Full Press Release Details
TELEFLEX REPORTS FOURTH QUARTER AND FULL YEAR 2012 RESULTS
Fourth Quarter Revenues Rise 4.0% to $419.0 million; up 5.1% on Constant Currency Basis
Fourth Quarter GAAP Diluted EPS of $0.72; Adjusted Diluted EPS of $1.14
Reaffirms 2013 Guidance Ranges for Constant Currency Revenue Growth of 11% to 13% and Adjusted
Diluted EPS of $4.70 to $4.90
Limerick, PA Teleflex Incorporated (NYSE: TFX) today announced financial results for the fourth quarter and full year ended December 31, 2012.

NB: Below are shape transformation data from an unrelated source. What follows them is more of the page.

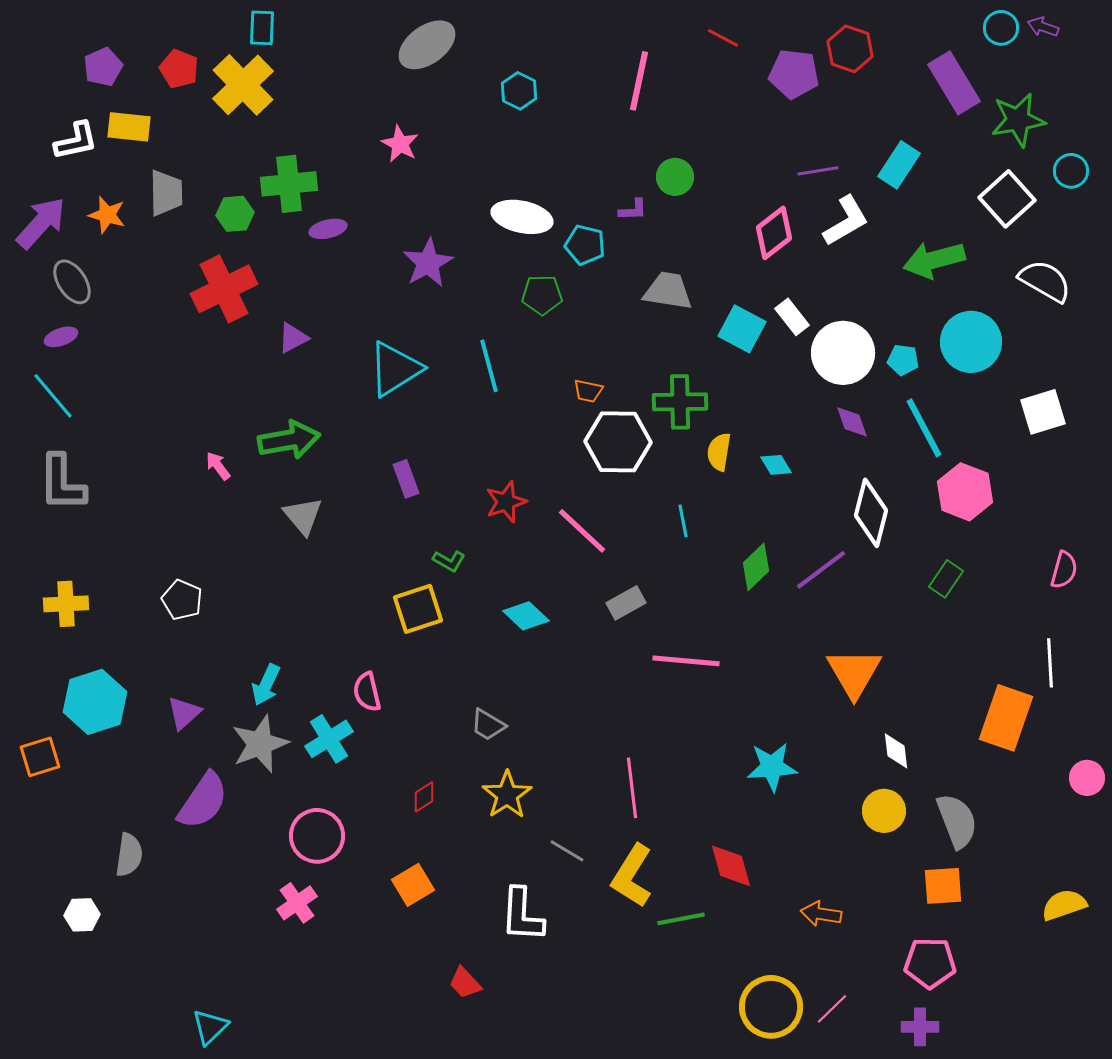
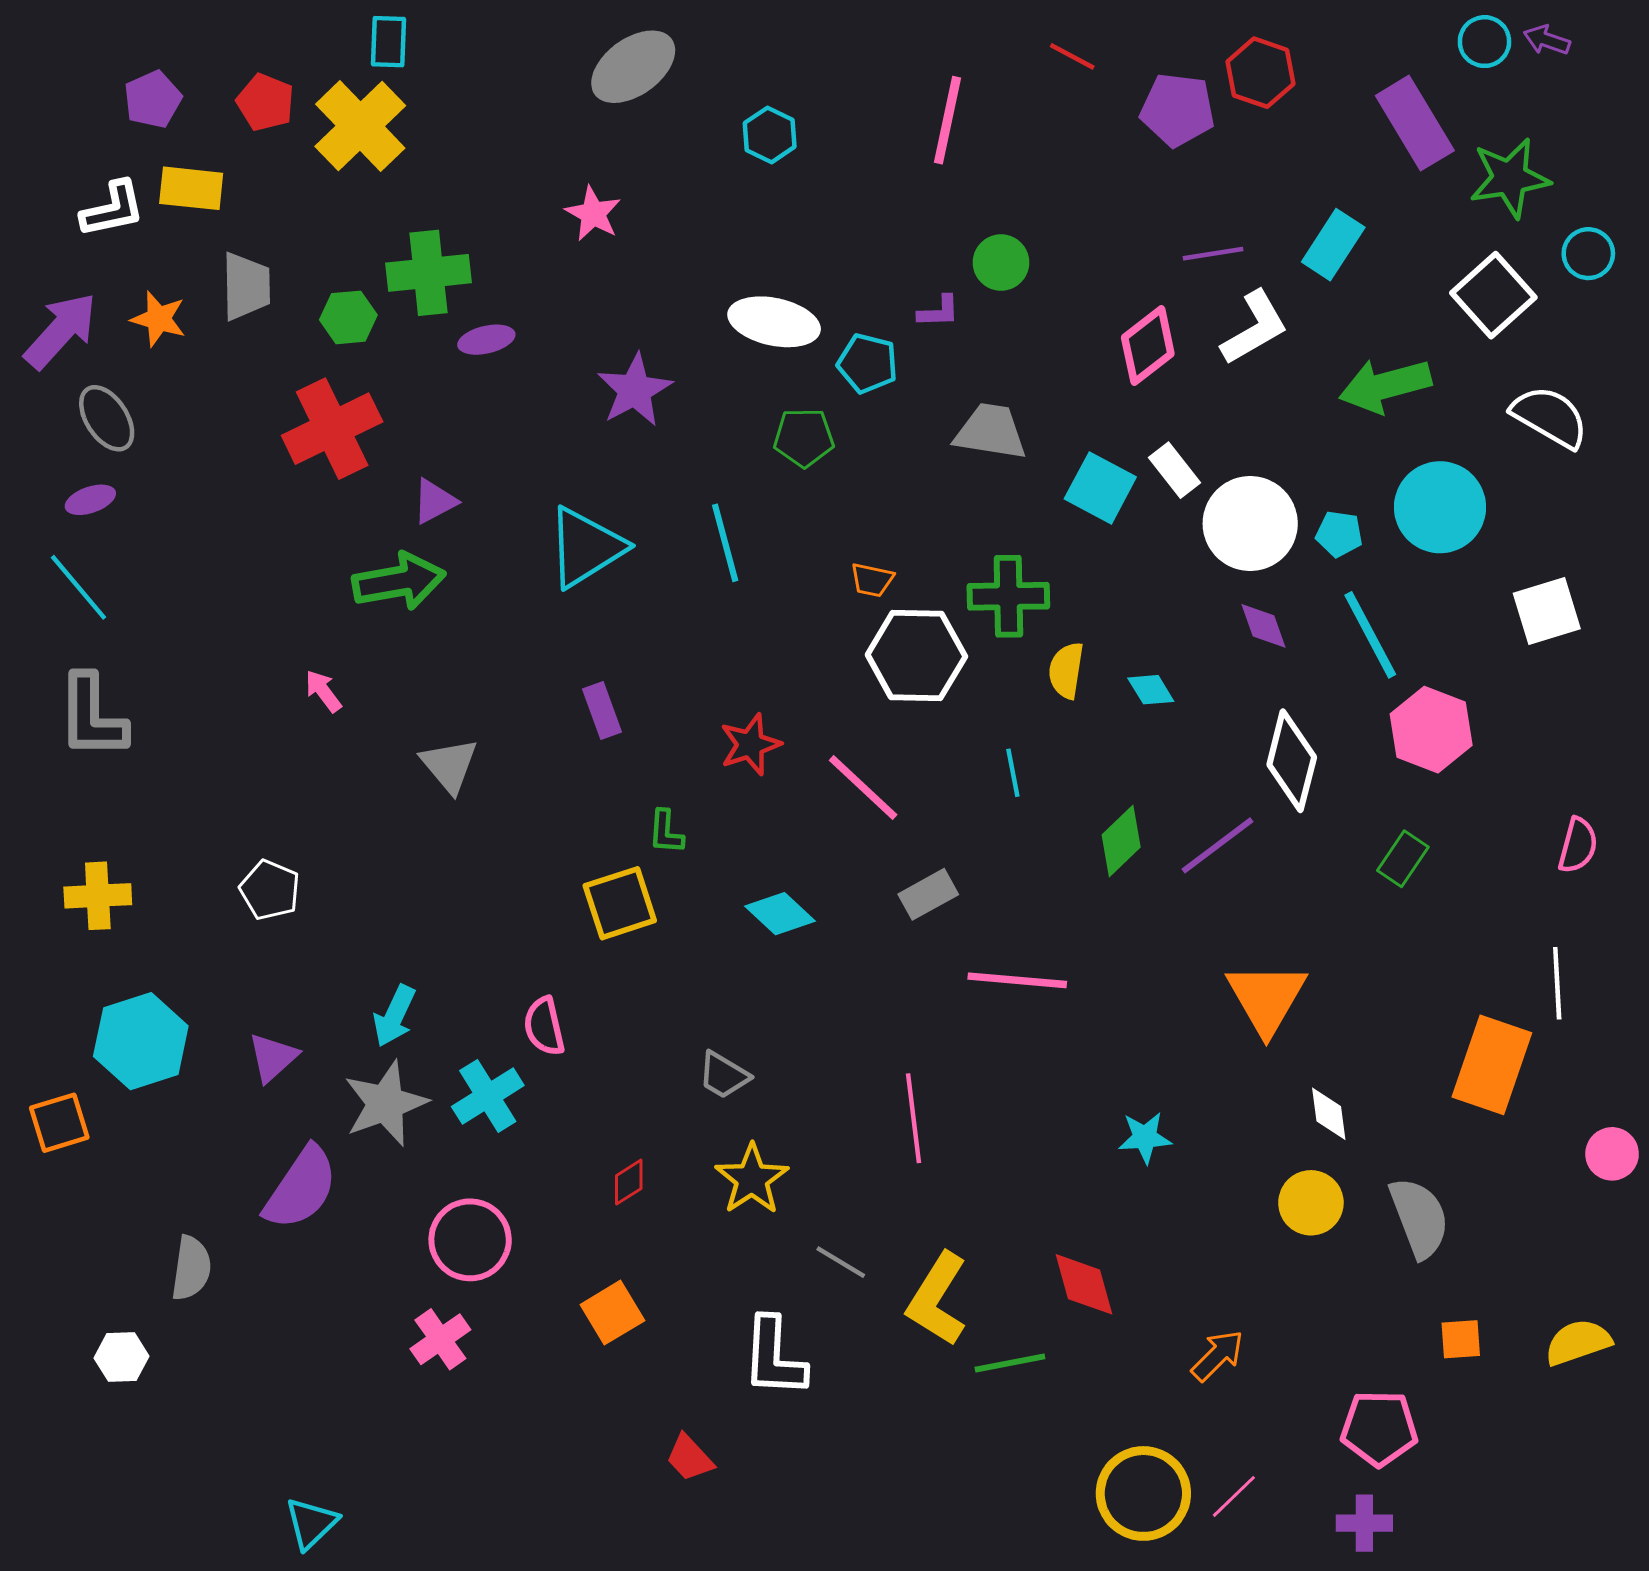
green arrow: (289, 440) -> (399, 581), moved
green L-shape: (449, 561) -> (666, 832), turned 64
cyan star: (772, 767) -> (1145, 1138), size x0.7
pink line: (632, 788) -> (913, 1118), moved
orange square: (943, 886) -> (1461, 1339), moved, size x0.7
orange arrow: (821, 914) -> (1218, 1356), turned 126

Fourth quarter 2012 net revenues were $419.0 million, an increase of 4.0% over the prior year period. Excluding the impact of foreign currency
fluctuations, fourth quarter 2012 net revenues increased 5.1% over the prior year period.
Fourth quarter 2012 GAAP diluted earnings per share
from continuing operations were $0.72, as compared to $1.01 in the prior year period. Fourth quarter 2012 adjusted diluted earnings per share from continuing operations were $1.14, as compared to $1.05 in the prior year period, an increase of 8.6%.

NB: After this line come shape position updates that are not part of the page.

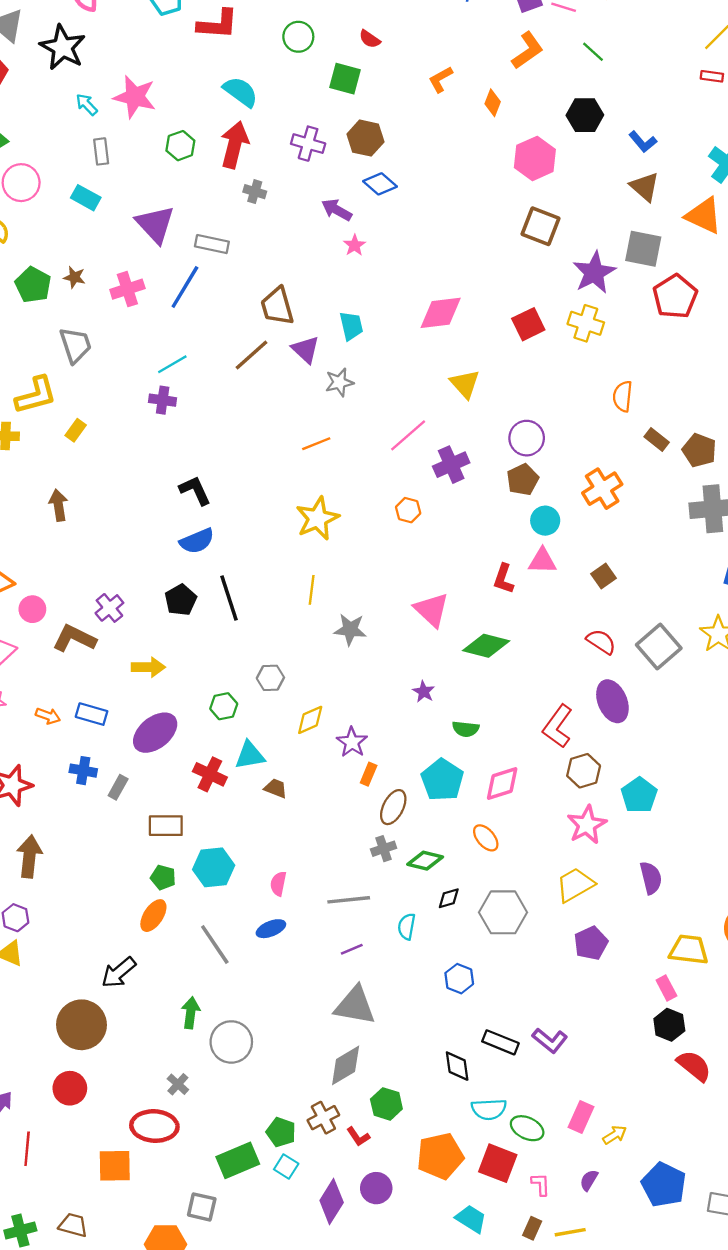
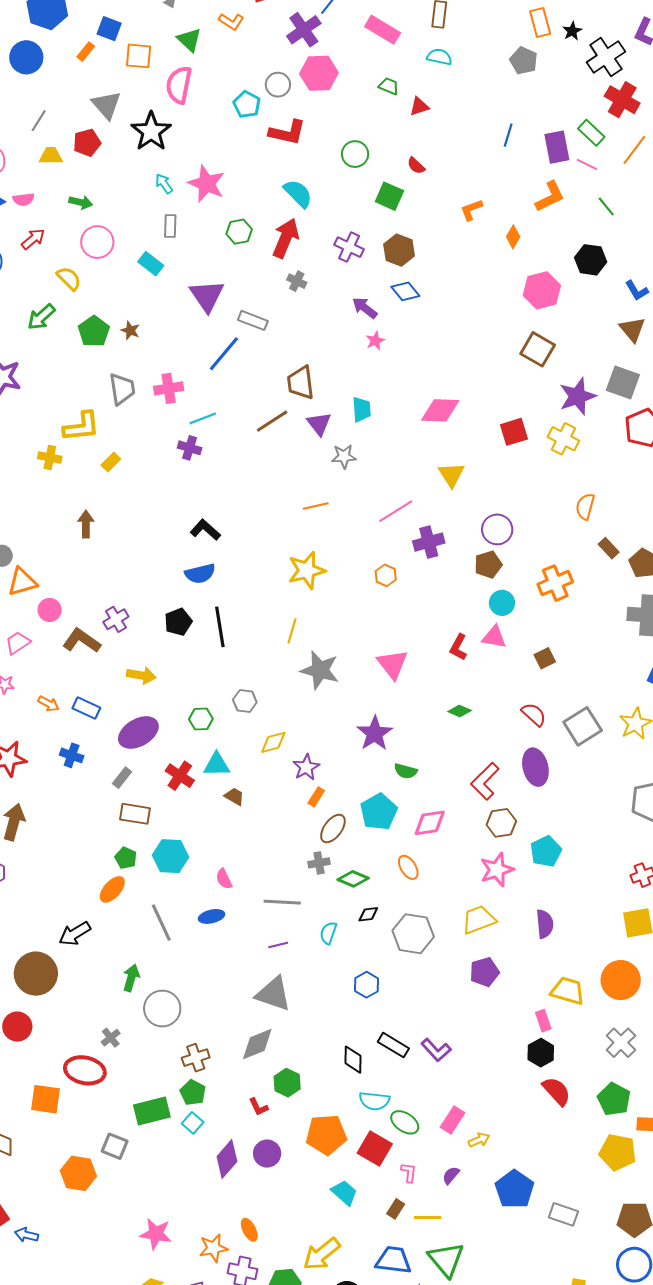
pink cross: (127, 289) -> (169, 388), moved
black L-shape: (195, 490) -> (205, 530), turned -32
gray star: (350, 629) -> (320, 670), size x1.4
green diamond: (486, 646) -> (460, 711), moved, size x0.6
purple star: (424, 692) -> (375, 733), size x1.8
gray rectangle: (118, 787) -> (122, 778), moved
pink semicircle: (278, 884) -> (224, 879), turned -45
brown cross: (323, 1118) -> (196, 1058), moved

Teleflex s fourth quarter operating and financial performance capped off an extremely successful year on many fronts, said
Benson Smith, Chairman, President and CEO. Our higher than anticipated adjusted earnings growth reflects a better than expected contribution from LMA, as well as the operating leverage in the business as we grow revenue and expand our margins
through higher sales volume, new product introductions and the continued implementation of our pricing strategy.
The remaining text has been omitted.